BEGIN Supplied entries

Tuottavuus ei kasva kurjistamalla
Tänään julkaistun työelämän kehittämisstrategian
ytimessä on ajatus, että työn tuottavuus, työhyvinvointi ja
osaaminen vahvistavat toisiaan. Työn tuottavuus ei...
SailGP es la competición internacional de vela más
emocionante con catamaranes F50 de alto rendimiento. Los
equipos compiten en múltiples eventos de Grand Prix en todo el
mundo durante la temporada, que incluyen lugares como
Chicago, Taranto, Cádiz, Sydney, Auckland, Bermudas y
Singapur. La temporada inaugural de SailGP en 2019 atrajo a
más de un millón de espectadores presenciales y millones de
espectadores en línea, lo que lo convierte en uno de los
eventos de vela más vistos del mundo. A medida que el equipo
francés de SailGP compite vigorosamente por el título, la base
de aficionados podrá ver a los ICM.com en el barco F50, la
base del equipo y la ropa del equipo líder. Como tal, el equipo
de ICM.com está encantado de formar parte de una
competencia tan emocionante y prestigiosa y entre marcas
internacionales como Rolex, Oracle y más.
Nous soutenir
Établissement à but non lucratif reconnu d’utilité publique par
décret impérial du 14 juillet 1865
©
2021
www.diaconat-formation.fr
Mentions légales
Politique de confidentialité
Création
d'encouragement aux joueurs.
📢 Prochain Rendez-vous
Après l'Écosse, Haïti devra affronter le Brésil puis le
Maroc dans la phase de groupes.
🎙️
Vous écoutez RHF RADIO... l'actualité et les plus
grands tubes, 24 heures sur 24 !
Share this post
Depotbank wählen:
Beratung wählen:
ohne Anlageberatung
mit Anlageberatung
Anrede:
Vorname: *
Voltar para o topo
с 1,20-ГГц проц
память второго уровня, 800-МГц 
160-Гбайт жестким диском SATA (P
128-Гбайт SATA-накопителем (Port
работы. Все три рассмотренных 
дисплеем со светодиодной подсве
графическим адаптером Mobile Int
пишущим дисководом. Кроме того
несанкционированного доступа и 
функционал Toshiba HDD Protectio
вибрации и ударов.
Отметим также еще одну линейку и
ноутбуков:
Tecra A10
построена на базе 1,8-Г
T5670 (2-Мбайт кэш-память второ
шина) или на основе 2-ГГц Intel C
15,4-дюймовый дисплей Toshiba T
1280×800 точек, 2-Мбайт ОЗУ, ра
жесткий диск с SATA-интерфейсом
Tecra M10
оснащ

END Supplied entries

**Required work**
The response should consist of all the entries, copied without any alteration.

**Answer for this exercise**
Tuottavuus ei kasva kurjistamalla
Tänään julkaistun työelämän kehittämisstrategian
ytimessä on ajatus, että työn tuottavuus, työhyvinvointi ja
osaaminen vahvistavat toisiaan. Työn tuottavuus ei...
SailGP es la competición internacional de vela más
emocionante con catamaranes F50 de alto rendimiento. Los
equipos compiten en múltiples eventos de Grand Prix en todo el
mundo durante la temporada, que incluyen lugares como
Chicago, Taranto, Cádiz, Sydney, Auckland, Bermudas y
Singapur. La temporada inaugural de SailGP en 2019 atrajo a
más de un millón de espectadores presenciales y millones de
espectadores en línea, lo que lo convierte en uno de los
eventos de vela más vistos del mundo. A medida que el equipo
francés de SailGP compite vigorosamente por el título, la base
de aficionados podrá ver a los ICM.com en el barco F50, la
base del equipo y la ropa del equipo líder. Como tal, el equipo
de ICM.com está encantado de formar parte de una
competencia tan emocionante y prestigiosa y entre marcas
internacionales como Rolex, Oracle y más.
Nous soutenir
Établissement à but non lucratif reconnu d’utilité publique par
décret impérial du 14 juillet 1865
©
2021
www.diaconat-formation.fr
Mentions légales
Politique de confidentialité
Création
d'encouragement aux joueurs.
📢 Prochain Rendez-vous
Après l'Écosse, Haïti devra affronter le Brésil puis le
Maroc dans la phase de groupes.
🎙️
Vous écoutez RHF RADIO... l'actualité et les plus
grands tubes, 24 heures sur 24 !
Share this post
Depotbank wählen:
Beratung wählen:
ohne Anlageberatung
mit Anlageberatung
Anrede:
Vorname: *
Voltar para o topo
с 1,20-ГГц проц
память второго уровня, 800-МГц 
160-Гбайт жестким диском SATA (P
128-Гбайт SATA-накопителем (Port
работы. Все три рассмотренных 
дисплеем со светодиодной подсве
графическим адаптером Mobile Int
пишущим дисководом. Кроме того
несанкционированного доступа и 
функционал Toshiba HDD Protectio
вибрации и ударов.
Отметим также еще одну линейку и
ноутбуков:
Tecra A10
построена на базе 1,8-Г
T5670 (2-Мбайт кэш-память второ
шина) или на основе 2-ГГц Intel C
15,4-дюймовый дисплей Toshiba T
1280×800 точек, 2-Мбайт ОЗУ, ра
жесткий диск с SATA-интерфейсом
Tecra M10
оснащ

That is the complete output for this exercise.